=== Begin Enclosure ===

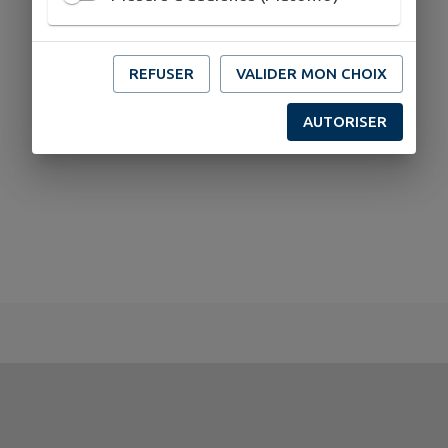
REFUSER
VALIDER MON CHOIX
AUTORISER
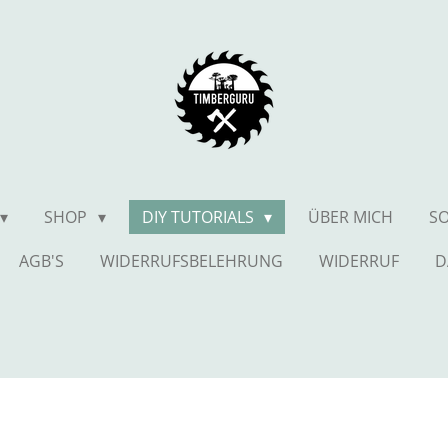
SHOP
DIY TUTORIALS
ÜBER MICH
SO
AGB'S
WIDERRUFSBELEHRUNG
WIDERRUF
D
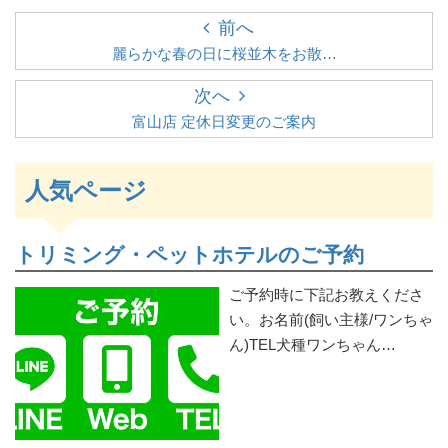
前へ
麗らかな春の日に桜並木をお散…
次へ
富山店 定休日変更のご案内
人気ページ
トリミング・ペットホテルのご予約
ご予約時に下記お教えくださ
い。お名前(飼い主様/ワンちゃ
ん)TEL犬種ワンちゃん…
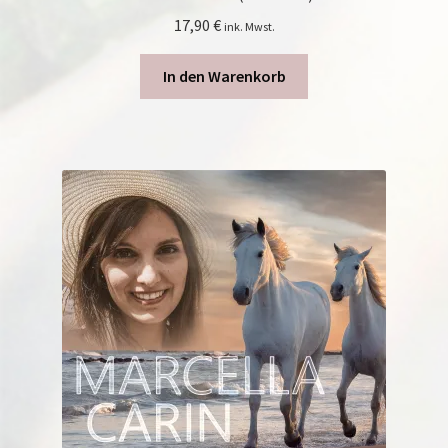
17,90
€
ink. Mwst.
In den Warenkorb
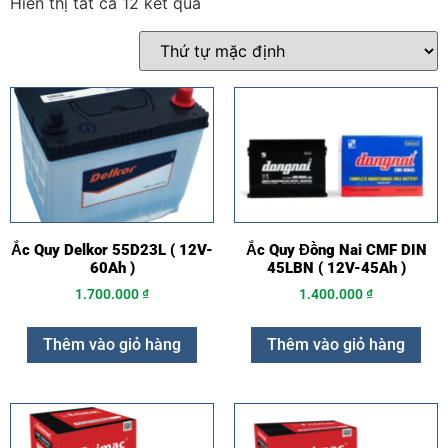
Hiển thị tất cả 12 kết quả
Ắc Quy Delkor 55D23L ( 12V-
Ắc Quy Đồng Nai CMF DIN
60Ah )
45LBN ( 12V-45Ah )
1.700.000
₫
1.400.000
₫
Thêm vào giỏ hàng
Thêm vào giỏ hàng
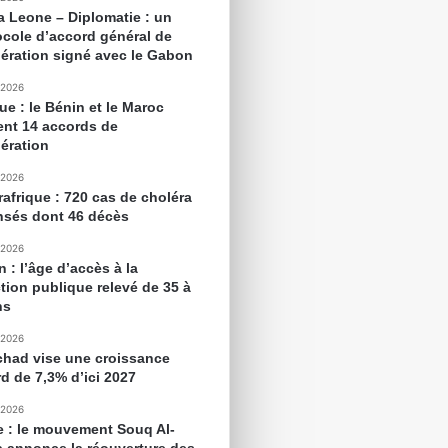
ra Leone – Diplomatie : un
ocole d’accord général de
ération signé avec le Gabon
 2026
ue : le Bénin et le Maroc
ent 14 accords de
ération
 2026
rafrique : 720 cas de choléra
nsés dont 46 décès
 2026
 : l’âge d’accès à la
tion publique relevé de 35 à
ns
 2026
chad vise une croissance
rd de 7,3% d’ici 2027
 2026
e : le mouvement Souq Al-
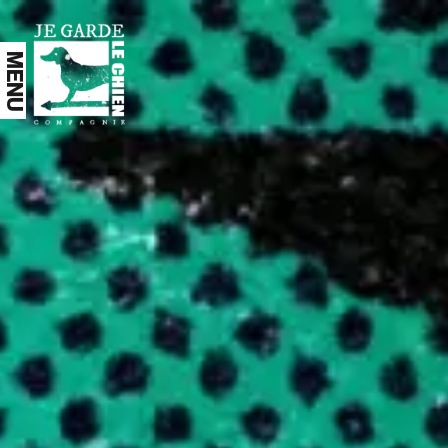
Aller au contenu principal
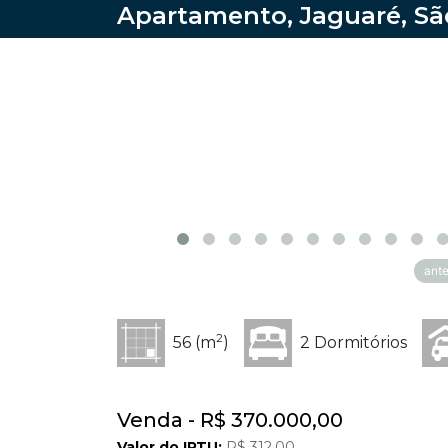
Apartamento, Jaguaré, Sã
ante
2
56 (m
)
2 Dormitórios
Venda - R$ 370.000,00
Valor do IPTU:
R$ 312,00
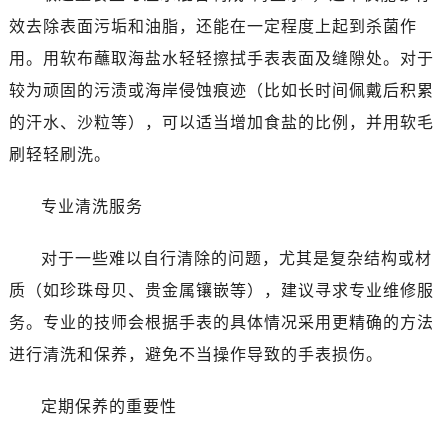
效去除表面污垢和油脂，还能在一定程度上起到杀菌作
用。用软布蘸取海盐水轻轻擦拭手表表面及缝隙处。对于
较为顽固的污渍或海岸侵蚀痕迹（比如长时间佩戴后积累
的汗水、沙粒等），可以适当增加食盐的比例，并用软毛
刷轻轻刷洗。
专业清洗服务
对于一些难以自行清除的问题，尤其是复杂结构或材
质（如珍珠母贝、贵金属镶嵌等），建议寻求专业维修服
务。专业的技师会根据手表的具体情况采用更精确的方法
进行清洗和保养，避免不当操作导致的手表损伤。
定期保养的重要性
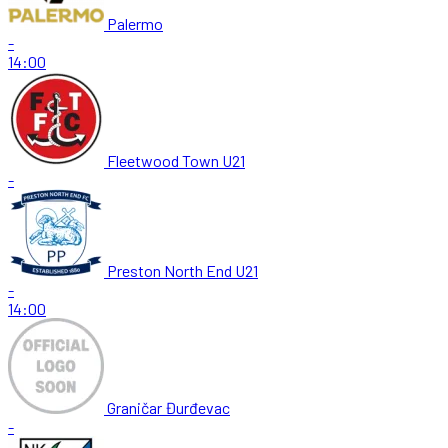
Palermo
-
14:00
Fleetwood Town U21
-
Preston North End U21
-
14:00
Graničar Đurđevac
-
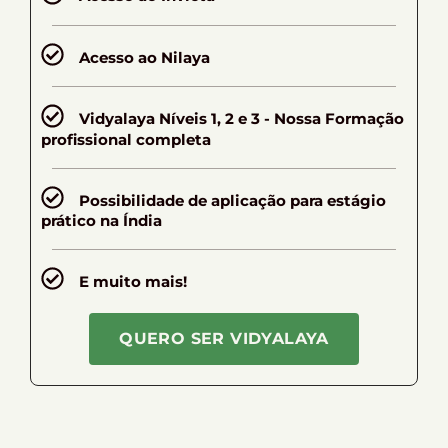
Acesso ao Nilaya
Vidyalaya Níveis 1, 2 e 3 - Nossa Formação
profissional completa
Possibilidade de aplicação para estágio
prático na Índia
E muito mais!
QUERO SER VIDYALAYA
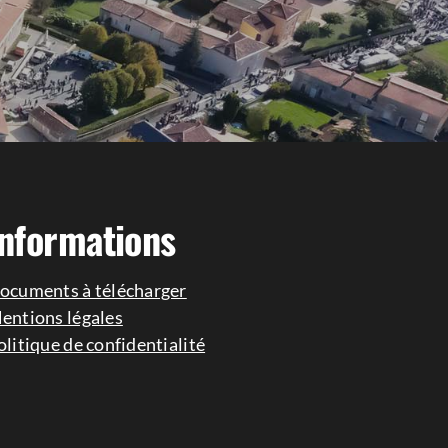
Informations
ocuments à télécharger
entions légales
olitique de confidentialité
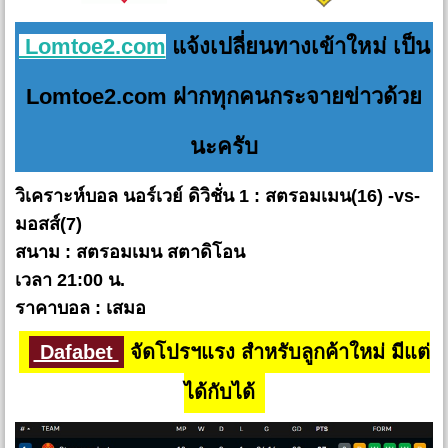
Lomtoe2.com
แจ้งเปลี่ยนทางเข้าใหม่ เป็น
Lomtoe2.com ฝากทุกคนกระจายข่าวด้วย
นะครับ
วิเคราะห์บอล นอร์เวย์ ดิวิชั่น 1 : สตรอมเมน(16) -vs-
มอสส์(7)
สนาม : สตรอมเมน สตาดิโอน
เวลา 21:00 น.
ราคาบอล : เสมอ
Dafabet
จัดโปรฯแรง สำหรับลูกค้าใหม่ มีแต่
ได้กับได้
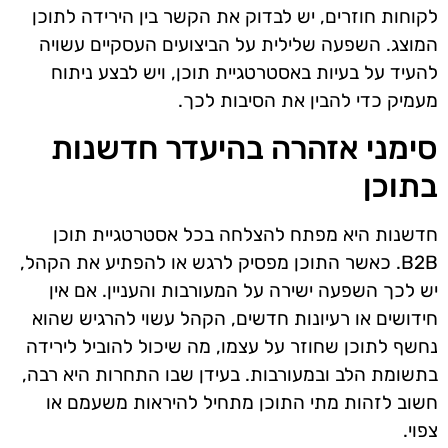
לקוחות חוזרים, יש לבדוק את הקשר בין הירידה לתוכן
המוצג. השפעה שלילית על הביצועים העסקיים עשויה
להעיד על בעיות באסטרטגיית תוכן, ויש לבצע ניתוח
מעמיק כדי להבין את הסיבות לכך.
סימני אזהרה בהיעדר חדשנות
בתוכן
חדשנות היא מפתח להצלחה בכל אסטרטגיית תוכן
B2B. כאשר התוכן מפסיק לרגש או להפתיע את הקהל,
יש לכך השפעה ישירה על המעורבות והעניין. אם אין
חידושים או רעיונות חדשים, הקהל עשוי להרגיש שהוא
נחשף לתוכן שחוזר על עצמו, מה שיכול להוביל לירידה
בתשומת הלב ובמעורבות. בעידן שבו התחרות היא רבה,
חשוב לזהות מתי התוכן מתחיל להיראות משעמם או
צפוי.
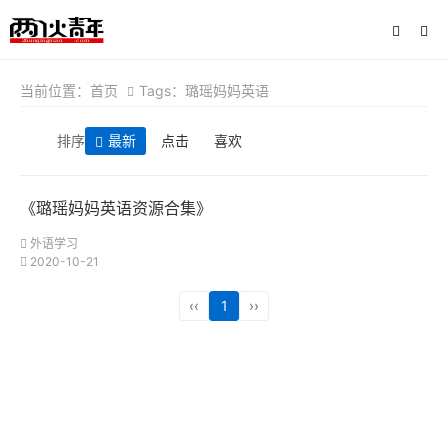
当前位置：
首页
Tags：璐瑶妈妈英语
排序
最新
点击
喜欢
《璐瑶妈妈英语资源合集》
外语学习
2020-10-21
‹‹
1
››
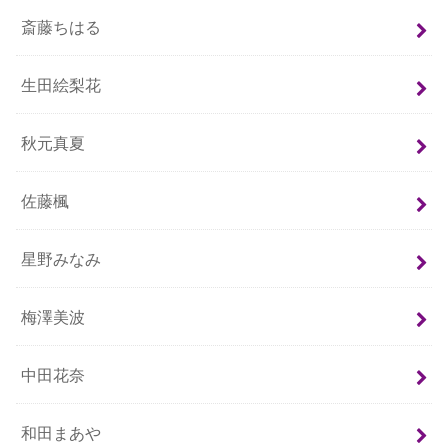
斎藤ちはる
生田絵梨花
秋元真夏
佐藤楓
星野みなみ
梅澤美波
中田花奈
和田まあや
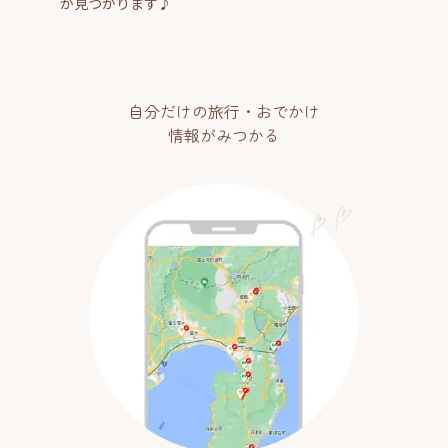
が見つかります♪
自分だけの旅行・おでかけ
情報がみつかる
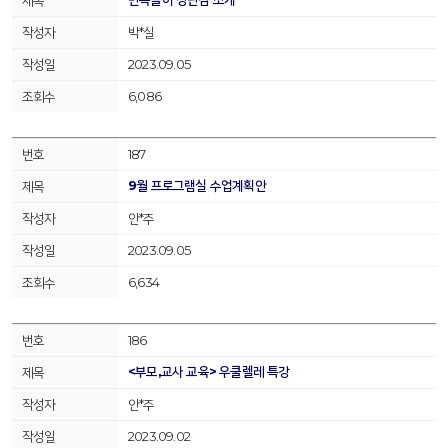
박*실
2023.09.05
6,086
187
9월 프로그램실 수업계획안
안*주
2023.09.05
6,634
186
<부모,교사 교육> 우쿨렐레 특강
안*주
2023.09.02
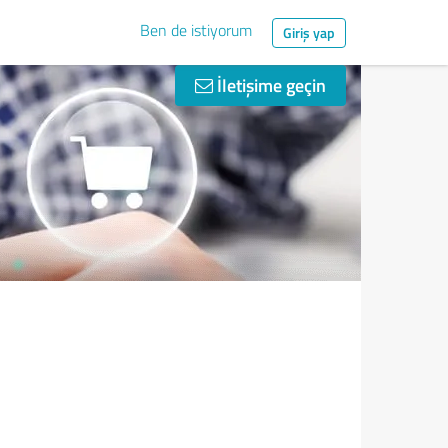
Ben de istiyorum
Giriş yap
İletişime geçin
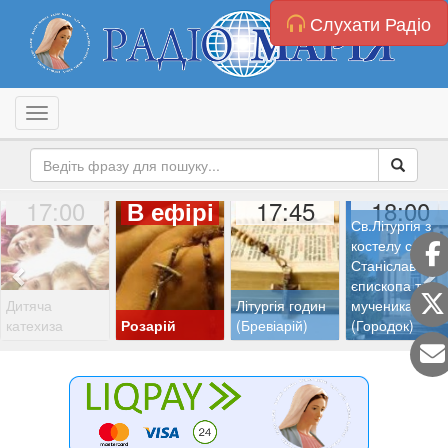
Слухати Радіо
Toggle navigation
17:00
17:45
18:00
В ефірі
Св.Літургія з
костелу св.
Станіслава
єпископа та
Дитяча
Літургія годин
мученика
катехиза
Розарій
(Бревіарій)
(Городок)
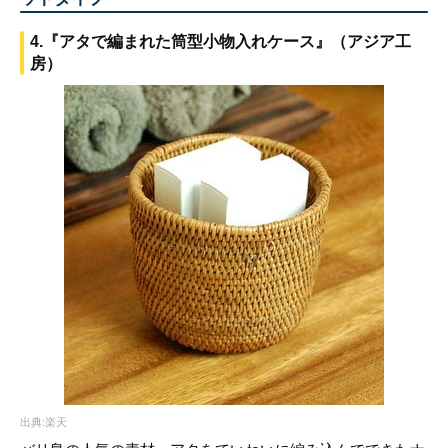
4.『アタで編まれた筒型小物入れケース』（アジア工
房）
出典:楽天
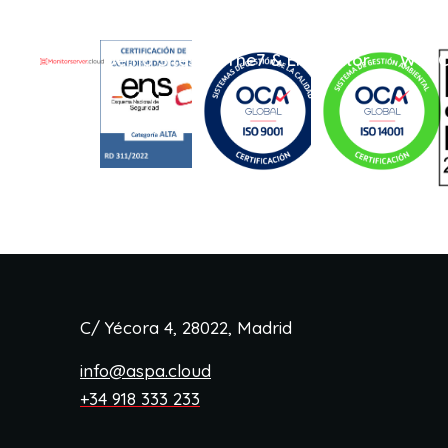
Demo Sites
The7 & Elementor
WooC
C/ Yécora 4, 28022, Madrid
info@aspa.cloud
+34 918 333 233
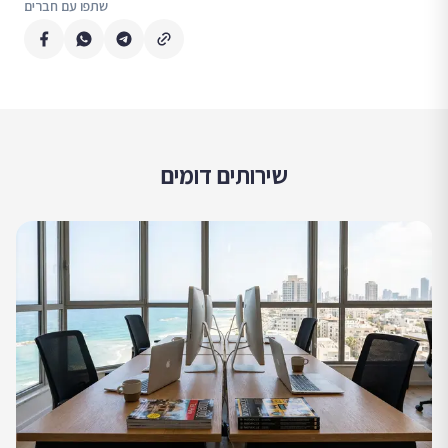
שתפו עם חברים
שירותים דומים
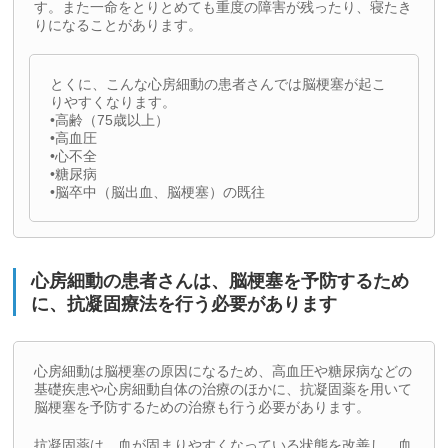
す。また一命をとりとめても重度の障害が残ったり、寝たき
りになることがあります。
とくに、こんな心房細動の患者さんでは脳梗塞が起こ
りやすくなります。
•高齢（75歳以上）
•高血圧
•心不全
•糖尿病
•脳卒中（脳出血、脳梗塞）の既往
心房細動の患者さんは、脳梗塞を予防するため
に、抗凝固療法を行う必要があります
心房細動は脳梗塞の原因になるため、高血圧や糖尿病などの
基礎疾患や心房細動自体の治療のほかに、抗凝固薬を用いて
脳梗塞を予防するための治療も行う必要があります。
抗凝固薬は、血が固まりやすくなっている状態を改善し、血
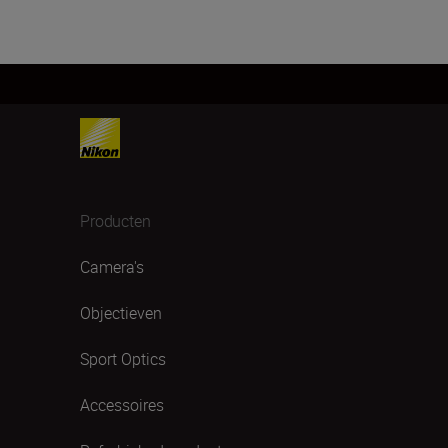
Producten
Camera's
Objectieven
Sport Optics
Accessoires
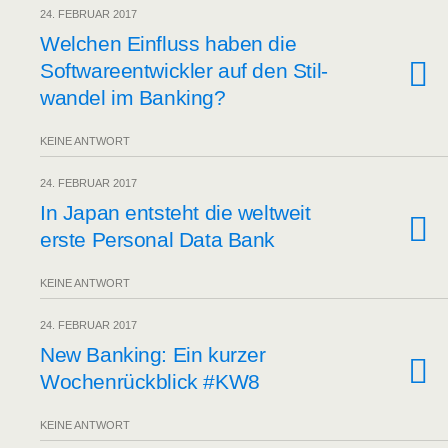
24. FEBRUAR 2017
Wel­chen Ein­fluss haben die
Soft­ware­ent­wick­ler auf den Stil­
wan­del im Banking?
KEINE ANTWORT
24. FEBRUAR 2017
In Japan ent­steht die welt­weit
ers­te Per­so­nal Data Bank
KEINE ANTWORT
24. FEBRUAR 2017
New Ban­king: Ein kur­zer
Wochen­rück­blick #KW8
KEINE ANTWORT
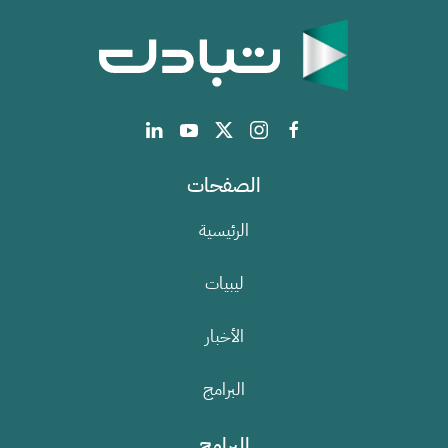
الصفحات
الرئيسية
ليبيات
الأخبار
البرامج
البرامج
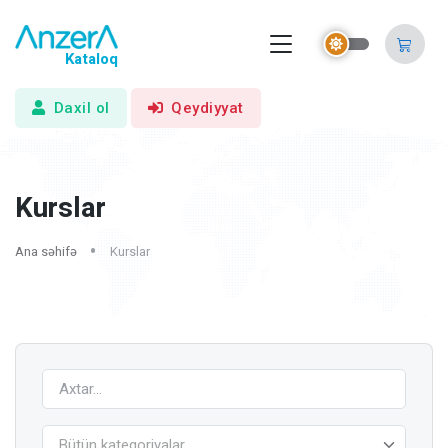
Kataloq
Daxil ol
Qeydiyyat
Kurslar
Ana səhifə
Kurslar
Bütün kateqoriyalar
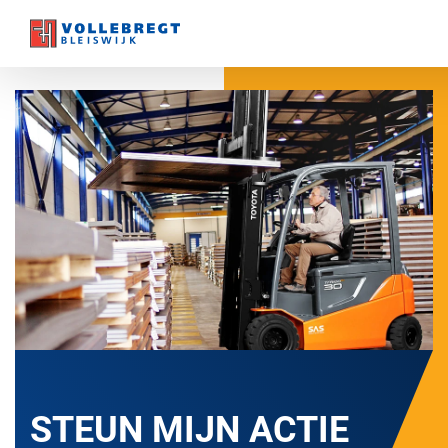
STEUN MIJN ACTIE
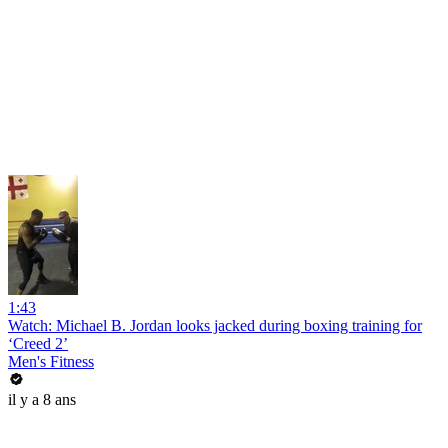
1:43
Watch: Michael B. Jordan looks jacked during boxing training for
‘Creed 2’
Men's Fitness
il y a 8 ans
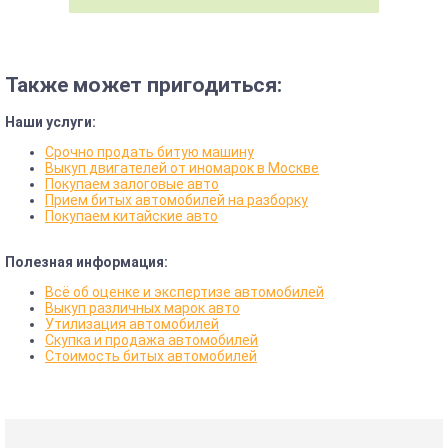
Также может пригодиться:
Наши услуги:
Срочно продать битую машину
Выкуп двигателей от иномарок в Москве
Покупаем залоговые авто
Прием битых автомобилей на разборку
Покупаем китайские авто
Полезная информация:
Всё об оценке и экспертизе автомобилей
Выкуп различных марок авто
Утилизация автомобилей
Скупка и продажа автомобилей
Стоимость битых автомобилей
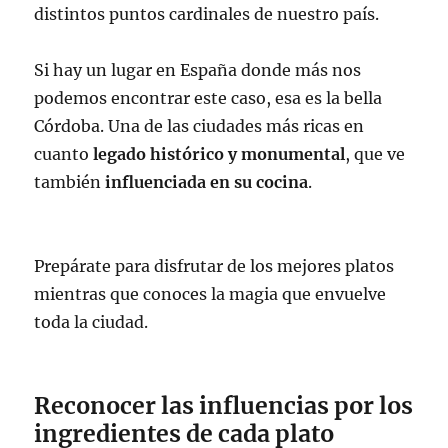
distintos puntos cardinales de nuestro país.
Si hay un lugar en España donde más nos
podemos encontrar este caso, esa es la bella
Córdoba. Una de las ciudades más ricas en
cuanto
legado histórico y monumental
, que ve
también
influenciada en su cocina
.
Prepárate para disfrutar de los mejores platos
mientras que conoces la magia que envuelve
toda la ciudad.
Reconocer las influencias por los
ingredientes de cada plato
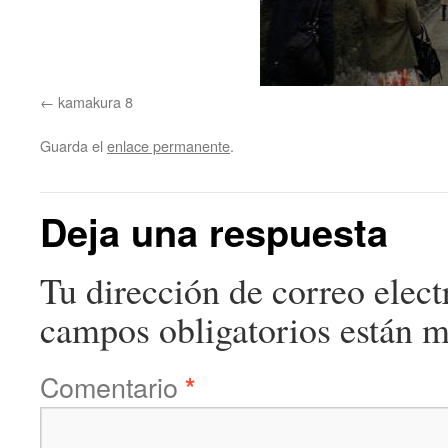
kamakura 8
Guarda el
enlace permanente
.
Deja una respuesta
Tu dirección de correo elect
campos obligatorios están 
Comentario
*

=== End Enclosure ===

Retype only the lines that run from the first line of the entries above to the line containing "Ắc Quy Delkor", both included. Do not carry over any pictures.

REFUSER
VALIDER MON CHOIX
AUTORISER
SHOP
DIY TUTORIALS
ÜBER MICH
SO
AGB'S
WIDERRUFSBELEHRUNG
WIDERRUF
D
前へ
麗らかな春の日に桜並木をお散…
次へ
富山店 定休日変更のご案内
人気ページ
トリミング・ペットホテルのご予約
ご予約時に下記お教えくださ
い。お名前(飼い主様/ワンちゃ
ん)TEL犬種ワンちゃん…
17,90
€
ink. Mwst.
In den Warenkorb
Hiển thị tất cả 12 kết quả
Ắc Quy Delkor 55D23L ( 12V-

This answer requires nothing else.